You barely noticed how each day opened
A path through fields never questioned,
Yet expected deep down to hold treasure.
Now your time on earth becomes full of threat;
Before your eyes your future shrinks.

You lived absorbed in the day to day,
So continuous with everything around you,
That you could forget you were separate;

Now this dark companion has come between you,
Distances have opened in your eyes,
You feel that against your will
A stranger has married your heart.

Nothing before has made you
Feel so isolated and lost.

When the reverberations of shock subside in you,
May grace come to restore you to balance.
May it shape a new space in your heart
To embrace this illness as a teacher
Who has come to open your life to new worlds.

May you find in yourself
A courageous hospitality
Towards what is difficult,
Painful and unknown.

May you use this illness
As a lantern to illuminate
The new qualities that will emerge in you.

May the fragile harvesting of this slow light
Help you to release whatever has become false in you.
May you trust this light to clear a path
Through all the fog of old unease and anxiety
Until you feel arising within you a tranquility
Profound enough to call the storm to stillness.

May you find the wisdom to listen to your illness:
Ask it why it came? Why it chose your friendship?
Where it wants to take you? What it wants you to know?
What quality of space it wants to create in you?
What you need to learn to become more fully yourself
That your presence may shine in the world.

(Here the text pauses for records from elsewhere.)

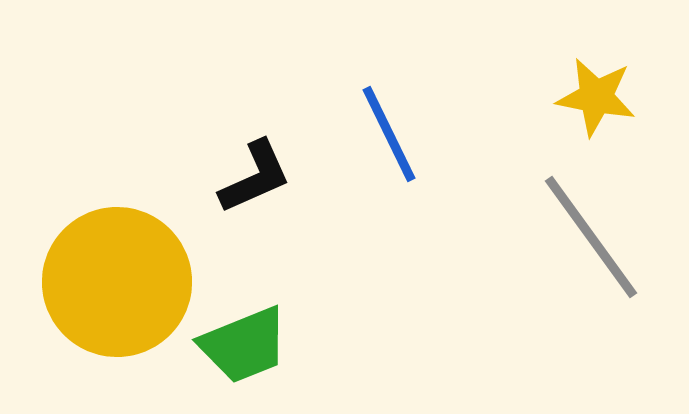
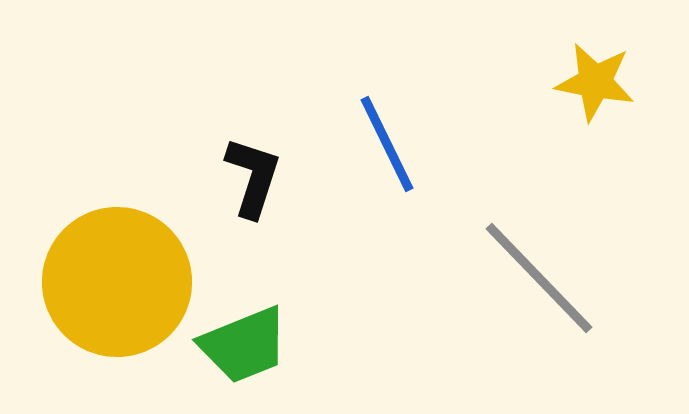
yellow star: moved 1 px left, 15 px up
blue line: moved 2 px left, 10 px down
black L-shape: moved 2 px left; rotated 48 degrees counterclockwise
gray line: moved 52 px left, 41 px down; rotated 8 degrees counterclockwise
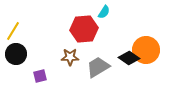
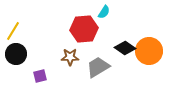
orange circle: moved 3 px right, 1 px down
black diamond: moved 4 px left, 10 px up
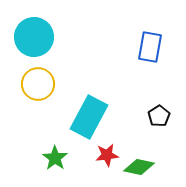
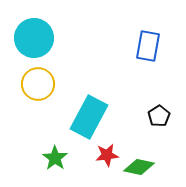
cyan circle: moved 1 px down
blue rectangle: moved 2 px left, 1 px up
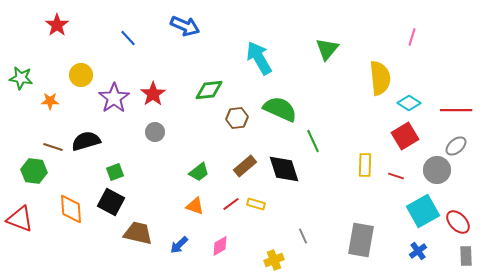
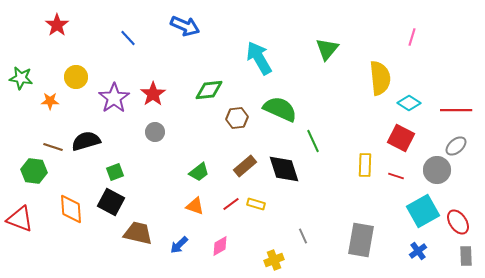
yellow circle at (81, 75): moved 5 px left, 2 px down
red square at (405, 136): moved 4 px left, 2 px down; rotated 32 degrees counterclockwise
red ellipse at (458, 222): rotated 10 degrees clockwise
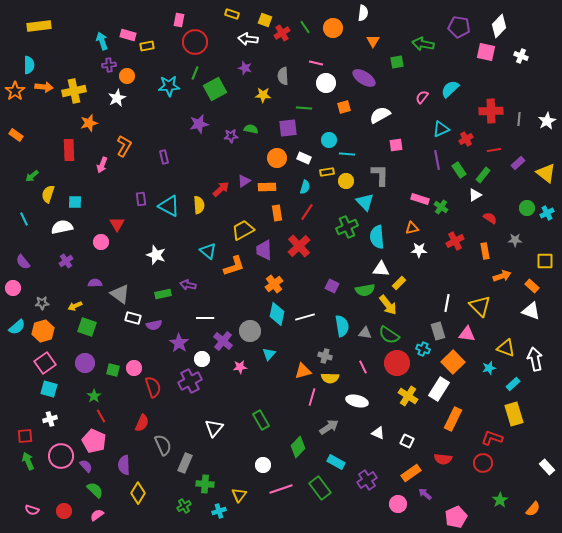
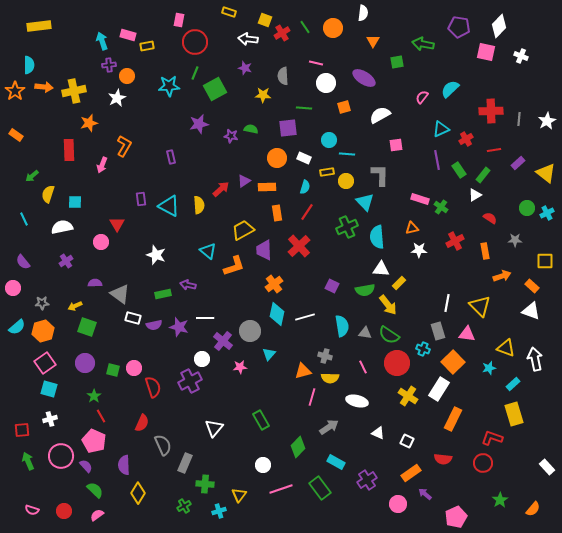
yellow rectangle at (232, 14): moved 3 px left, 2 px up
purple star at (231, 136): rotated 16 degrees clockwise
purple rectangle at (164, 157): moved 7 px right
purple star at (179, 343): moved 16 px up; rotated 18 degrees counterclockwise
red square at (25, 436): moved 3 px left, 6 px up
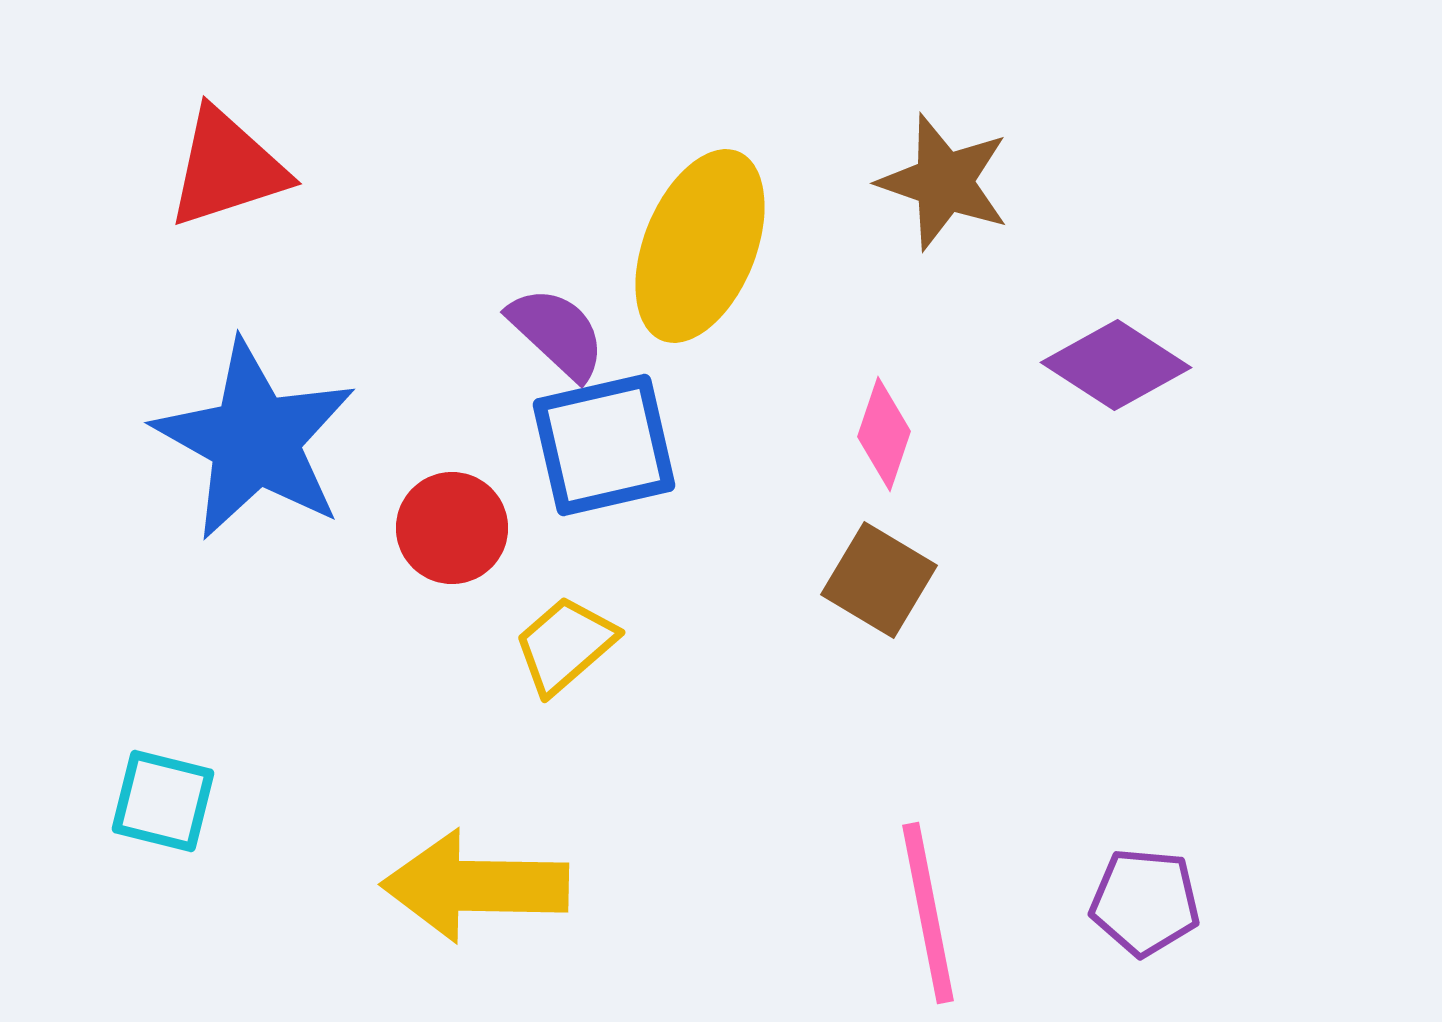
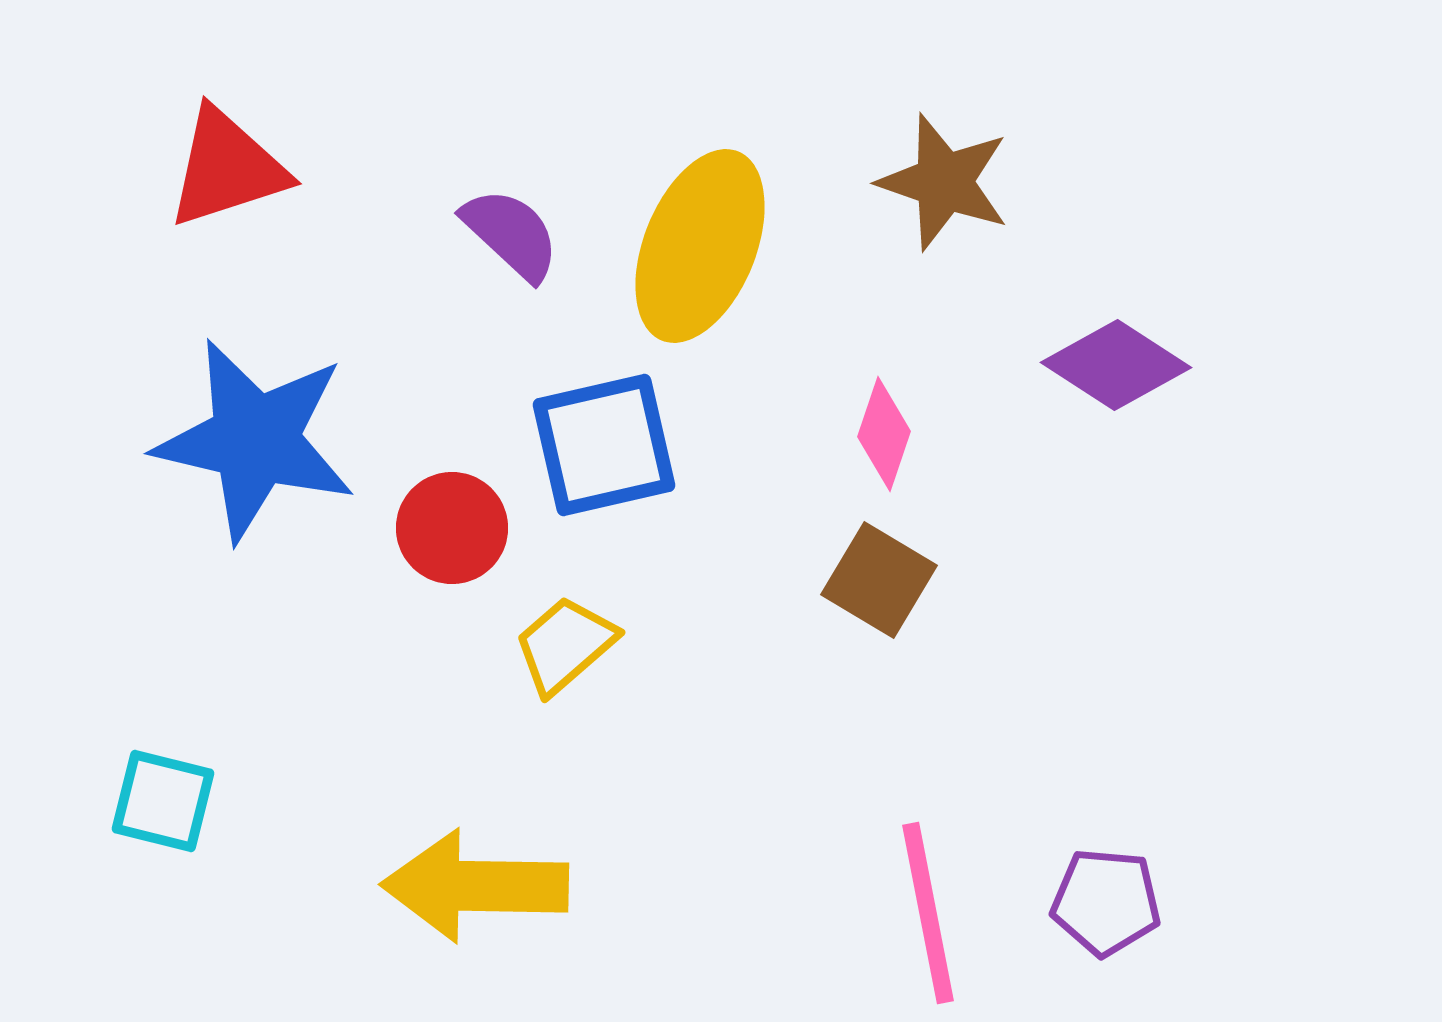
purple semicircle: moved 46 px left, 99 px up
blue star: rotated 16 degrees counterclockwise
purple pentagon: moved 39 px left
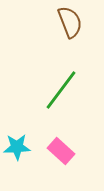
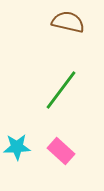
brown semicircle: moved 2 px left; rotated 56 degrees counterclockwise
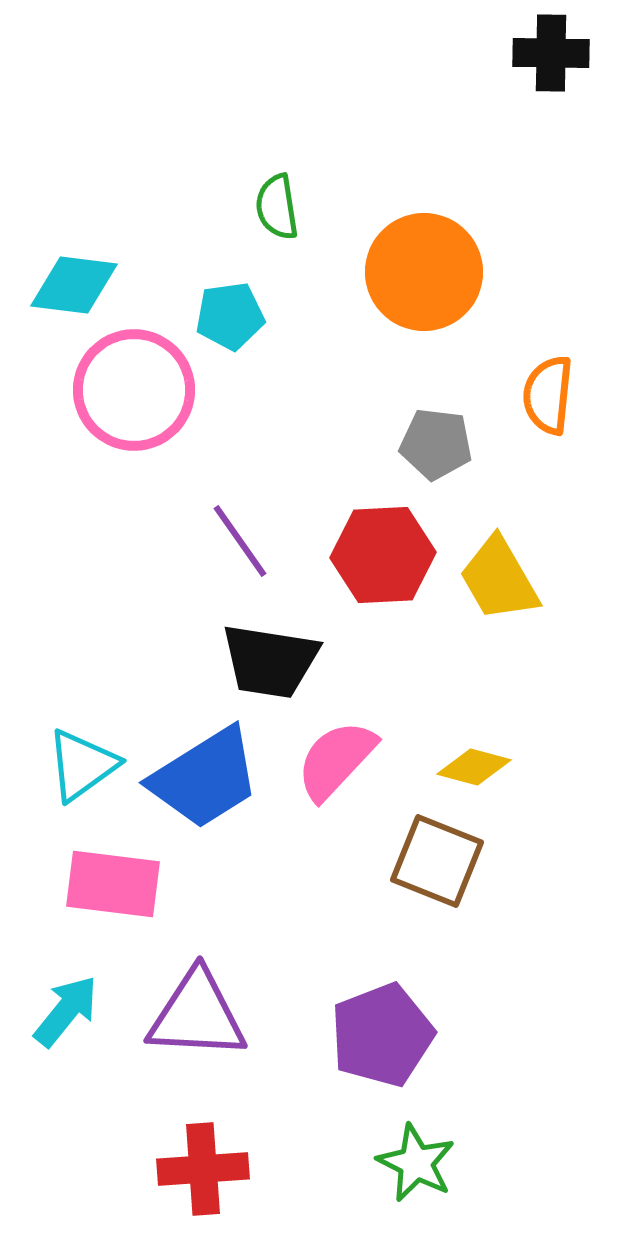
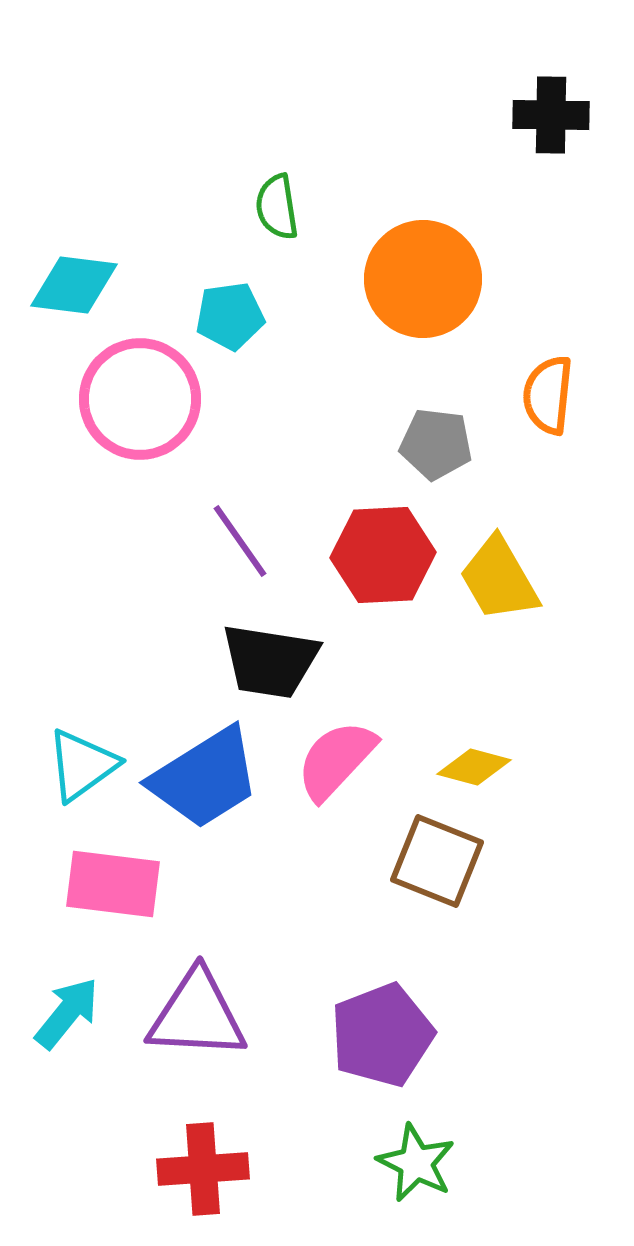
black cross: moved 62 px down
orange circle: moved 1 px left, 7 px down
pink circle: moved 6 px right, 9 px down
cyan arrow: moved 1 px right, 2 px down
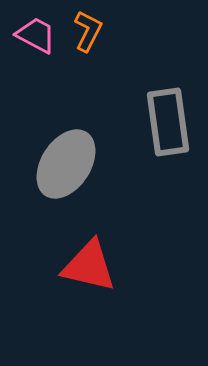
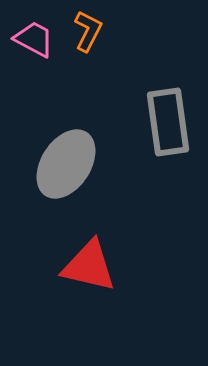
pink trapezoid: moved 2 px left, 4 px down
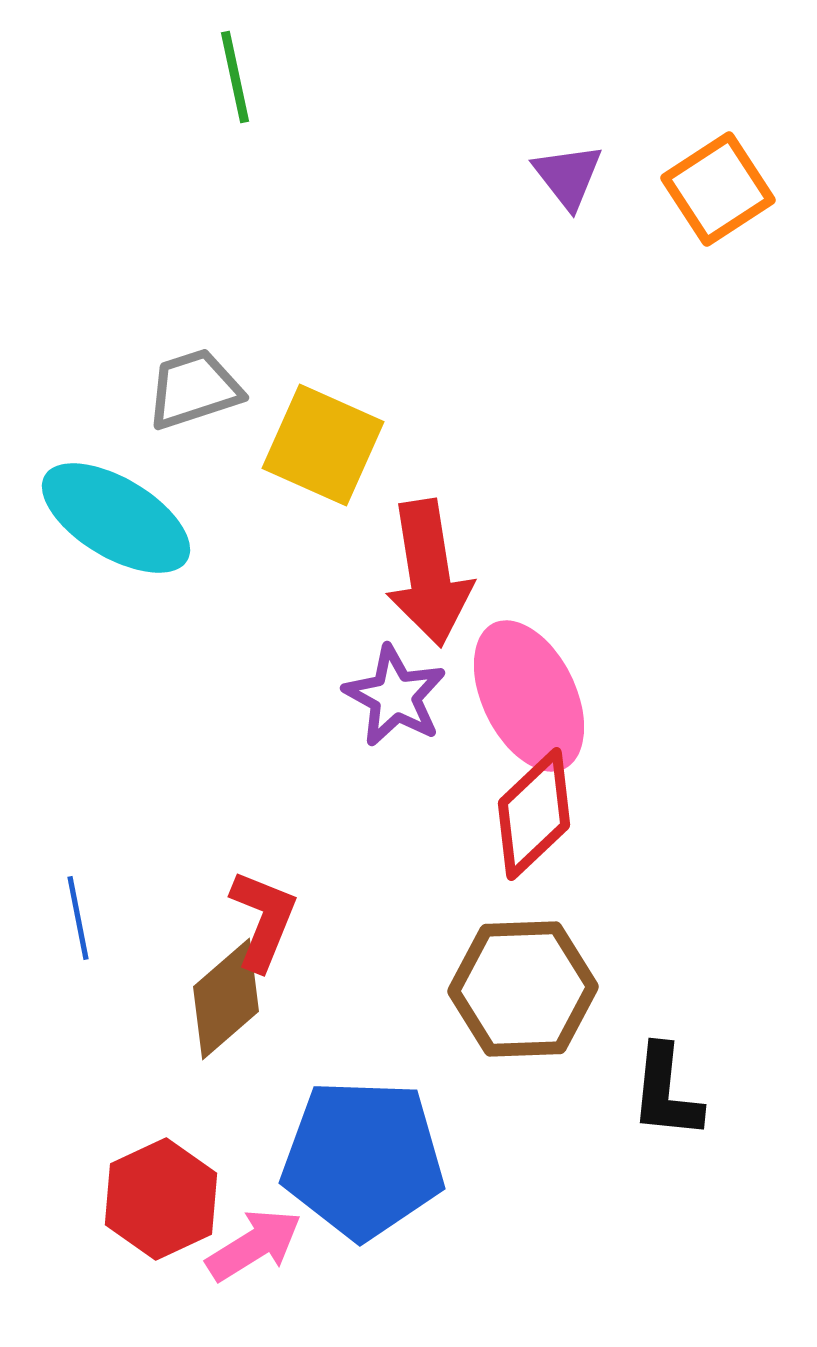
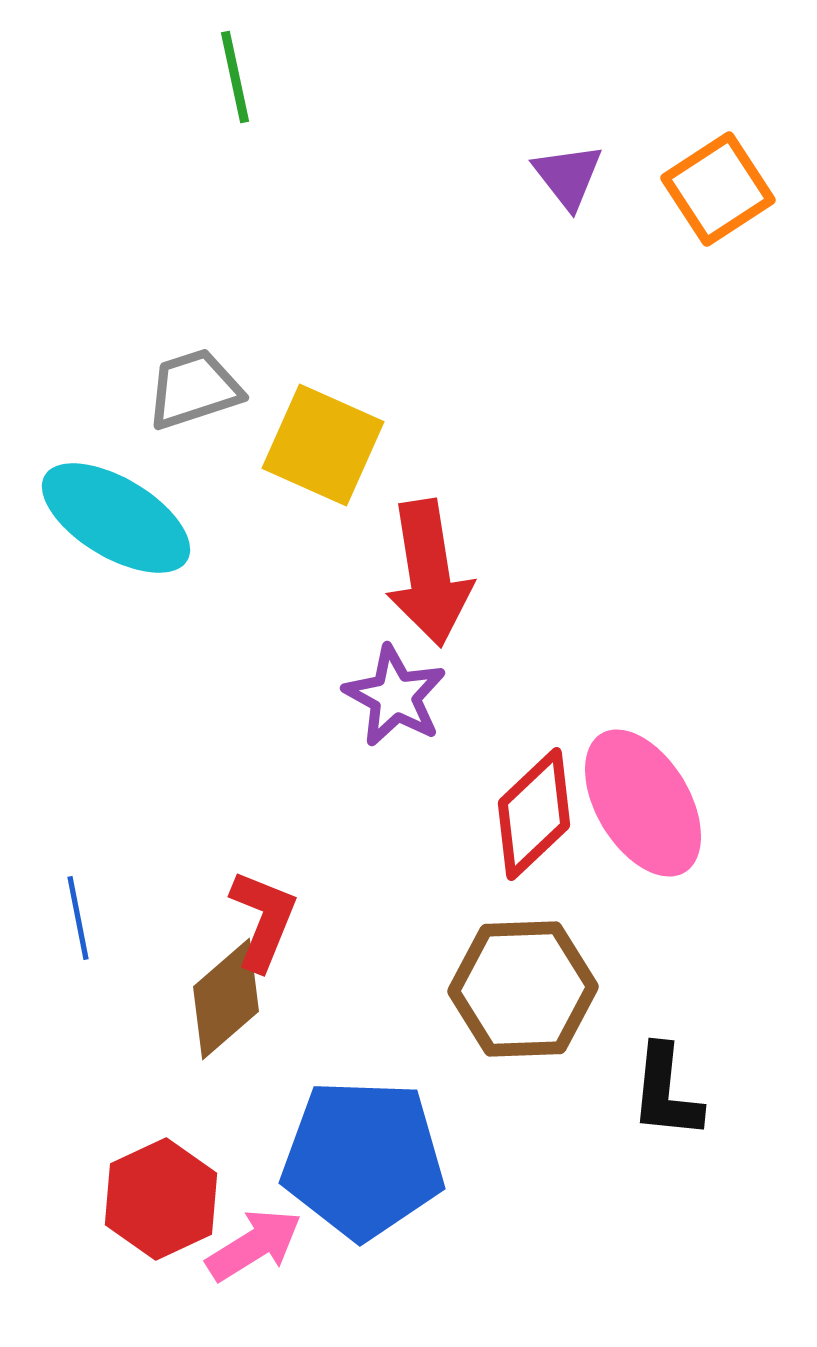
pink ellipse: moved 114 px right, 107 px down; rotated 5 degrees counterclockwise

May you keep faith with your body,
Learning to see it as a holy sanctuary
Which can bring this night-wound gradually
Towards the healing and freedom of dawn.

May you be granted the courage and vision
To work through passivity and self-pity,
To see the beauty you can harvest
From the riches of this dark invitation.

May you learn to receive it graciously,
And promise to learn swiftly
That it may leave you newborn,
Willing to dedicate your time to birth.

­—John O’Donohue

 

 

3 thoughts on “Breathing

  1. Thank you for sharing your radiation recovery secrets Jennifer… And so much more. I will be spreading the word. Good to hear that you found something soothing to make you feel yourself again. Sending cooling vibes.